Sizemore & others (Rob, STML, Bookpirate Ben, Lyn, Jessa and Mecca) were going back to his & Jess's place to look at their kittens, but I decided to bail out and head straight home.
I took the shot above after a few drinks, so I was amazed to see Old Street, on the roundel sign, coming through quite well.
About 10 minutes later Sizemore took a picture of an alternative scene at Old Street.
Sizemore said "The guy was puking for a looooong time. The carton (at his feet) was passed to him by a concerned passer by but he was too far gone to take it. THEN he got on the same Tube as us. When we got off a new set of concerned passengers were asking him if he was OK. I think he threw up on them.
And then there was the smell from an entirely different part of the Tube to contend with."
Like Mecca, I wonder whether this was all part of "the big stink"?
Marie F aka Tiger's Hungry, had a similar pukey experience on Wednesday night. She wrote: "I don't know how many people have seen Armando Iannuci's Tube Tales 'Mouth' segment - but it comes to mind quite vividly when I recount last night's journey home post the Forgetting Sarah Marshall screening.

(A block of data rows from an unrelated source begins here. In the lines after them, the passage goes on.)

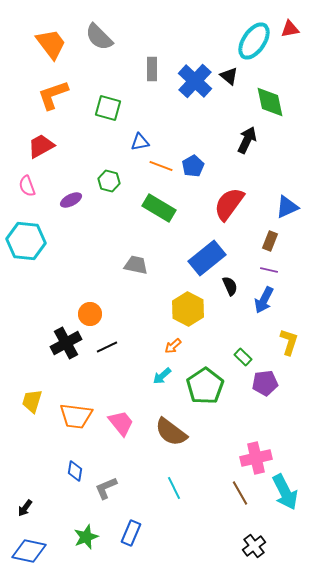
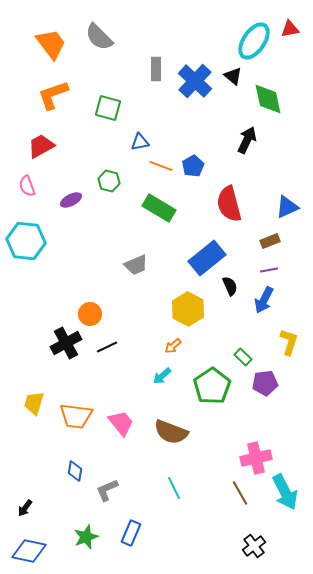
gray rectangle at (152, 69): moved 4 px right
black triangle at (229, 76): moved 4 px right
green diamond at (270, 102): moved 2 px left, 3 px up
red semicircle at (229, 204): rotated 51 degrees counterclockwise
brown rectangle at (270, 241): rotated 48 degrees clockwise
gray trapezoid at (136, 265): rotated 145 degrees clockwise
purple line at (269, 270): rotated 24 degrees counterclockwise
green pentagon at (205, 386): moved 7 px right
yellow trapezoid at (32, 401): moved 2 px right, 2 px down
brown semicircle at (171, 432): rotated 16 degrees counterclockwise
gray L-shape at (106, 488): moved 1 px right, 2 px down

She continues: "It was 11pm going eastbound on the Piccadilly line - around Leicester Sq. She was an amiable looking blonde lady (in hindsight maybe a little green around the gills) - that was until just she opened her mouth and projectiled the contents of her stomach across the end of the carriage.
"After an initial few moments of gawping most of the carriage quickly herded down the other end covering their mouths and offering the occasional insightful 'oh that's gross' - but I was happy to see other sympathetic travellers fumbling in their bags to offer her tissues (to her testament I think it was genuine 'not wellness' to blame rather than booze). She quickly departed at the next stop leaving a gaggle of tourists scrabbling to relocate their sick laden luggage.
"Yes the smell was bad for me, but at least it wasn't as bad as enduring what happened to the poor guy who got on at Holborn. Hastily boarding the carriage he lost his footing and after a few moments scrabbling about in the mess ended up on bended knee in the epicentre of events. To quote the experience in his words 'Oh f**ing lovely'. Yet he still valiantly took a hit for the team and stayed on the little end of carriage perch to warn fellow boarding travellers of the perils that lay within - and thankfully there was only a few future slippy near misses.
"Some nice guy offered him tissues to clean his trousers up, I had no tissues- so I just evilly laughed. It didn't really feel appropriate to take photos of the misfortune - but there is an artist's impression of events." (above)
Ah the joys of London Underground travel.